Published on February 04, 2014
Harrowing vigil remembers murdered, missing women
WARNING: This story contains disturbing content
At a vigil for murdered and missing women and girls at the Holiday Inn in St. John’s Monday night, names were read from a card, the card was placed on a table and a candle was taken by the person reading it.
— Photo by Keith Gosse/The Telegram
The pattern was obvious as the names of 68 women were read in front of a large crowd who gathered Monday night at the Holiday Inn in St. John’s.
Graphic details concerning those who were murdered (some were missing, but presumed dead) left little to the imagination.
Killed in front of their children. Killed while pregnant. Women killed with axes, screwdrivers, guns and hammers. Shot and stabbed multiple times. Stuffed in pillowcases. Killed by those who were supposed to love them.
The horrifying details were made even harder to stomach at times when stories were shared by those who knew the victims, either as family members or friends.
Many were audibly emotional, speaking with quivering voices as they shared the story of a loved one’s tragic demise.
The painful emotions linked to the vigil held to remember women and girls either murdered or missing in Newfoundland and Labrador were central to the reason why it had to take place, according to Connie Pike, executive director of the Coalition Against Violence — Avalon East.
“We knew it would be difficult, but you know what?
“There is no way to sugarcoat murder. We have to start telling it like it is, calling it what it is, speaking about it, and for people to listen (to) it.”
Most of the names listed in the program for Monday’s event involved dates spanning the last two decades. Leslie MacLeod of Marguerite's Place noted organizers were aware of 61 names a week ago (some were listed as “unknown,” often tied to murder-suicides), but the list grew to 68 since news of the event spread through media reports.
The earliest date linked to a murder involved Mary Hearn, killed in June of 1815 in St. John’s. She was violently assaulted and beaten to death by her husband.
Veronica Lewis, killed last fall at the age of 57 after a car hit her that was allegedly driven by her boyfriend, was the most recent victim.
Pike, who is also a former Royal Newfoundland Constabulary officer, said the province’s justice system cannot be expected to fix the ongoing issue of violence against women, as the vast majority of incidents go unreported.
“There were women in this city last night who were beaten. There are women tonight who will be beaten, and tomorrow night. Sometimes the children see, sometimes they don’t, but they’ll always know. We have to start treating people with dignity and respect and kindness, and we have to model that behaviour. ... We have to teach our young people about healthy relationships. They have to know very early on what abuse looks like.”

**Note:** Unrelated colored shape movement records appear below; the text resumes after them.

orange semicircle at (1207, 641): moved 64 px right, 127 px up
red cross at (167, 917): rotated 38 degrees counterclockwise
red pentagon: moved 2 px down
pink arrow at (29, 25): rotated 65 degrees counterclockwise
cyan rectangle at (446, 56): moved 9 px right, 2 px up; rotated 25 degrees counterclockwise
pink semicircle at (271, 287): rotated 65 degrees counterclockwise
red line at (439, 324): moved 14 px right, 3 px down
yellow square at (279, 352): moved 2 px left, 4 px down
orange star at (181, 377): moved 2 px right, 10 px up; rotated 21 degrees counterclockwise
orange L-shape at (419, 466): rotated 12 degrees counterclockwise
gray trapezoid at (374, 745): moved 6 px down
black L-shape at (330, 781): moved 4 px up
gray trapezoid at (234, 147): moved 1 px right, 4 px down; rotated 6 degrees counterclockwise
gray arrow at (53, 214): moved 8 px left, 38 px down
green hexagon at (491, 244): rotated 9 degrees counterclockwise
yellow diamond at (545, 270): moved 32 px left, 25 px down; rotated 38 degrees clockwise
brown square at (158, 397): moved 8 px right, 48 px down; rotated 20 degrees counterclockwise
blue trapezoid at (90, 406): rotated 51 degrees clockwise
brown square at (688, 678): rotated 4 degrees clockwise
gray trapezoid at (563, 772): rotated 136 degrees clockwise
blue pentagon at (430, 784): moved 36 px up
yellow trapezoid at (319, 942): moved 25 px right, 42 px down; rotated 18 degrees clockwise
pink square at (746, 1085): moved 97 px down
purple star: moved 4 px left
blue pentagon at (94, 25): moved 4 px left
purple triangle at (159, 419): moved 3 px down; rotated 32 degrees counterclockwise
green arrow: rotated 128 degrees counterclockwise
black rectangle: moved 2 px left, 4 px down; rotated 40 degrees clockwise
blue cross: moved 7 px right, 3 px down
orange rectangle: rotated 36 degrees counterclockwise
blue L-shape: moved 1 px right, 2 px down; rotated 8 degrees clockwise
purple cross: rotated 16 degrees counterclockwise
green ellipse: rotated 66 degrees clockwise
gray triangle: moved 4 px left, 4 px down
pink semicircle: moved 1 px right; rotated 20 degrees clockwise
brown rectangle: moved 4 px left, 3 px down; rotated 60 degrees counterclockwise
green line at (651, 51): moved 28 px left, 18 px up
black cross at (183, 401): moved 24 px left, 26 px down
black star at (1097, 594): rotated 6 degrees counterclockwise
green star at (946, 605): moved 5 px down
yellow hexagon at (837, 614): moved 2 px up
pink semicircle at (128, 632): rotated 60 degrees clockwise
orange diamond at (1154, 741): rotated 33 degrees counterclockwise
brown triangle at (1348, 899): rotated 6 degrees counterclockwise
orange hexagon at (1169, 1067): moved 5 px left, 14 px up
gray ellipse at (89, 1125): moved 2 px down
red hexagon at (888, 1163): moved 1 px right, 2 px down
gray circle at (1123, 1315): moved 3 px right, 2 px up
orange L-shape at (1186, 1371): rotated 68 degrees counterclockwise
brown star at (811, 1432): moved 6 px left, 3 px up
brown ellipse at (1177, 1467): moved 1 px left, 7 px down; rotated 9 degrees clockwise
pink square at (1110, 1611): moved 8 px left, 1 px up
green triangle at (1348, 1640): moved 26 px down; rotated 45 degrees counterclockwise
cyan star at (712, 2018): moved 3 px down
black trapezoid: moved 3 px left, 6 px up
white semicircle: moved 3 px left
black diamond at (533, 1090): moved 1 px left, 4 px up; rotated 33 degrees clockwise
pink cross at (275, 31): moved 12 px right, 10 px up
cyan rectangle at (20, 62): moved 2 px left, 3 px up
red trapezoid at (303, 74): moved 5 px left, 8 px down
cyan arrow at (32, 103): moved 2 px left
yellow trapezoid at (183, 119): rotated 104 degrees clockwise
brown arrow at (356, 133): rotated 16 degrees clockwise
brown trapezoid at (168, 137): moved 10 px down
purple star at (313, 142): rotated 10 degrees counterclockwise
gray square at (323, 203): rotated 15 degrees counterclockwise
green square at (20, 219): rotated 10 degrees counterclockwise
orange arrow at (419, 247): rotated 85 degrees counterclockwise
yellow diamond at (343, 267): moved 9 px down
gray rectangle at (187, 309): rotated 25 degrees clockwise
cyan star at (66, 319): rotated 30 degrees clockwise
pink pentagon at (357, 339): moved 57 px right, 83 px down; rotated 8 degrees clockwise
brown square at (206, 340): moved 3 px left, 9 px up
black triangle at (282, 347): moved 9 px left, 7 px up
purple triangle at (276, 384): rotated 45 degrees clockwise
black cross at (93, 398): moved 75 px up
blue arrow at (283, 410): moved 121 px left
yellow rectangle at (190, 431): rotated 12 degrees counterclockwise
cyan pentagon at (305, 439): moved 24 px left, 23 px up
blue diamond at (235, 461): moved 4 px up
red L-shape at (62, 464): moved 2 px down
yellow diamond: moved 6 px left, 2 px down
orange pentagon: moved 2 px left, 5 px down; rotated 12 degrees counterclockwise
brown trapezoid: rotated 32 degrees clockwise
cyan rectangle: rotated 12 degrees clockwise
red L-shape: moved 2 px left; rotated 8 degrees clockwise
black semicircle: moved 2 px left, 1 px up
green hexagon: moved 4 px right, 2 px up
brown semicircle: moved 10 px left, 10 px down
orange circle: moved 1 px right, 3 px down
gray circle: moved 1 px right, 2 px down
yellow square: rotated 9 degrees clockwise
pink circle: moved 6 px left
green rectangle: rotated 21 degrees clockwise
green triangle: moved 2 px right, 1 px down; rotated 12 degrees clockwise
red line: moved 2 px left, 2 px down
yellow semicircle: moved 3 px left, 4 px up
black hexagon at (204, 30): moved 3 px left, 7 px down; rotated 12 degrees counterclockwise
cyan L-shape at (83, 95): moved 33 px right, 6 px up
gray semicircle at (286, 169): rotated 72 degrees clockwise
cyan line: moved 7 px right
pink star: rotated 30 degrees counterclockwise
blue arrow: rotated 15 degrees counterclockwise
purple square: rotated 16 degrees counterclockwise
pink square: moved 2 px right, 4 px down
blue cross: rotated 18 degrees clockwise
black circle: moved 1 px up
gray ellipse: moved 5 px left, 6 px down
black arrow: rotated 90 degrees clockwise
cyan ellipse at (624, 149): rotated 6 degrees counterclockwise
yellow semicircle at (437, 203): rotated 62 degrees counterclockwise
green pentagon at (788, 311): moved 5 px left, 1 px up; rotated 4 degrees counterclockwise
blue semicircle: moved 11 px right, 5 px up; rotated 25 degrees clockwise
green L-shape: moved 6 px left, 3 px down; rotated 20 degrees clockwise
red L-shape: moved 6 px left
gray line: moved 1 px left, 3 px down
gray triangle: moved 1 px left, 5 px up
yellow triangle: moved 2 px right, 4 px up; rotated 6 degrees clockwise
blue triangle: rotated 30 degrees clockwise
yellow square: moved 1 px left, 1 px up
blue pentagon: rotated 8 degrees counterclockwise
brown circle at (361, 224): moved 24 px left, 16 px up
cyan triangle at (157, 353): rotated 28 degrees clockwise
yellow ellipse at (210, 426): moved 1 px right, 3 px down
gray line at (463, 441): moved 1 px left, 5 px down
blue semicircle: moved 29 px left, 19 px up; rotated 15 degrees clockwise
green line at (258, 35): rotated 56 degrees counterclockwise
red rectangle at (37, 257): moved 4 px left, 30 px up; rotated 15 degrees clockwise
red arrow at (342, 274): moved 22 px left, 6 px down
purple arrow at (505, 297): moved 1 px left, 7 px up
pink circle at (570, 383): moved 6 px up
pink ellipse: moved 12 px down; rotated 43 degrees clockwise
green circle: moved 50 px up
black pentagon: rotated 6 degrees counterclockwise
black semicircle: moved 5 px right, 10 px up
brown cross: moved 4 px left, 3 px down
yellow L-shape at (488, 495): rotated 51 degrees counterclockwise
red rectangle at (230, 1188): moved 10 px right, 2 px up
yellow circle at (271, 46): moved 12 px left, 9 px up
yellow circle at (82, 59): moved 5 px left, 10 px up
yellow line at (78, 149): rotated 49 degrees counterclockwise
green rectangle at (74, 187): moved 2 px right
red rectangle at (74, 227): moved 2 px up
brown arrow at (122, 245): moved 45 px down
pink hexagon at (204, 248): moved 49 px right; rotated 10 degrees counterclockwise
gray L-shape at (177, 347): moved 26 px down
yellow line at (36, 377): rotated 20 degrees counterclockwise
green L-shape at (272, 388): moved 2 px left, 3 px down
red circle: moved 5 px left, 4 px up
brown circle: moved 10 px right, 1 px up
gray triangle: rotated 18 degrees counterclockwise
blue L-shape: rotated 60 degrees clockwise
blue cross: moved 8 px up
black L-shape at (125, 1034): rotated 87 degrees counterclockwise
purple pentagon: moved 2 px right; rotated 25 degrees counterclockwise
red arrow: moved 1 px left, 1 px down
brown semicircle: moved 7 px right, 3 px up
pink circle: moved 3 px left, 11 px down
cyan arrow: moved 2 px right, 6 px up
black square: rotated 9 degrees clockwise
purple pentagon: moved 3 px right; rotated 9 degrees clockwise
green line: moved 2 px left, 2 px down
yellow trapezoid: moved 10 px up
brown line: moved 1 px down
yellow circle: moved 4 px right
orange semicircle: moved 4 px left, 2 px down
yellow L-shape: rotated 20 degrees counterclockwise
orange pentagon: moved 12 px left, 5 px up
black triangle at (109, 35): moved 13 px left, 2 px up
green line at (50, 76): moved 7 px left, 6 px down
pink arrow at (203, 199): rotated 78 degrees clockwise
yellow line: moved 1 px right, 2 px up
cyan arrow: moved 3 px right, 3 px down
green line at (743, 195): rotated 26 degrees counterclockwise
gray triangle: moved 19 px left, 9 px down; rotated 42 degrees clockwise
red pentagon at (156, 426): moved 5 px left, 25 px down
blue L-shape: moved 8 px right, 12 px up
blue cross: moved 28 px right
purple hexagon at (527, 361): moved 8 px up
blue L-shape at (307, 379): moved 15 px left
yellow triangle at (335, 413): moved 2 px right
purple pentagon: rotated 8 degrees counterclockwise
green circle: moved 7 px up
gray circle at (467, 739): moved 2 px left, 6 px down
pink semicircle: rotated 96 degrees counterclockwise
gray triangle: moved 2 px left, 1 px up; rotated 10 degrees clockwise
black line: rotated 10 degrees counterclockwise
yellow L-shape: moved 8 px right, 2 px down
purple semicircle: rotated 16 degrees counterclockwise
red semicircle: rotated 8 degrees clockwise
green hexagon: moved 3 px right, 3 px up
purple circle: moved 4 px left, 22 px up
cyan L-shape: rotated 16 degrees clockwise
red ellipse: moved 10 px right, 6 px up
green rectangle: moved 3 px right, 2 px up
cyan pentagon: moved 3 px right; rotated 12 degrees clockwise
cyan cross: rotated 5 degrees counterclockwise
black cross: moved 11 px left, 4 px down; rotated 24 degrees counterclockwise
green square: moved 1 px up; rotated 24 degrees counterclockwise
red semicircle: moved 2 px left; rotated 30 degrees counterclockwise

The fact Monday’s event functioned as a means to link so many tragic events in the province’s history together proved to be an important step in honouring the memories of those who could not be present at the vigil, in Pike’s view. While it is beneficial for people like herself to share the stories of those who were killed, Pike said those stories become much more impactful when shared by family members and friends.
“These women and girls no longer have voices. We have to be their voice. You have to be their voice. You have to tell their story. You have to tell anyone who will listen. You will have to tell it often, and you will have to keep repeating it over and over to another person. And every person that you tell, ask them to tell someone else. If we don’t get the word out — if we don’t stop this mayhem against women and girls — this list will grow and grow and grow.”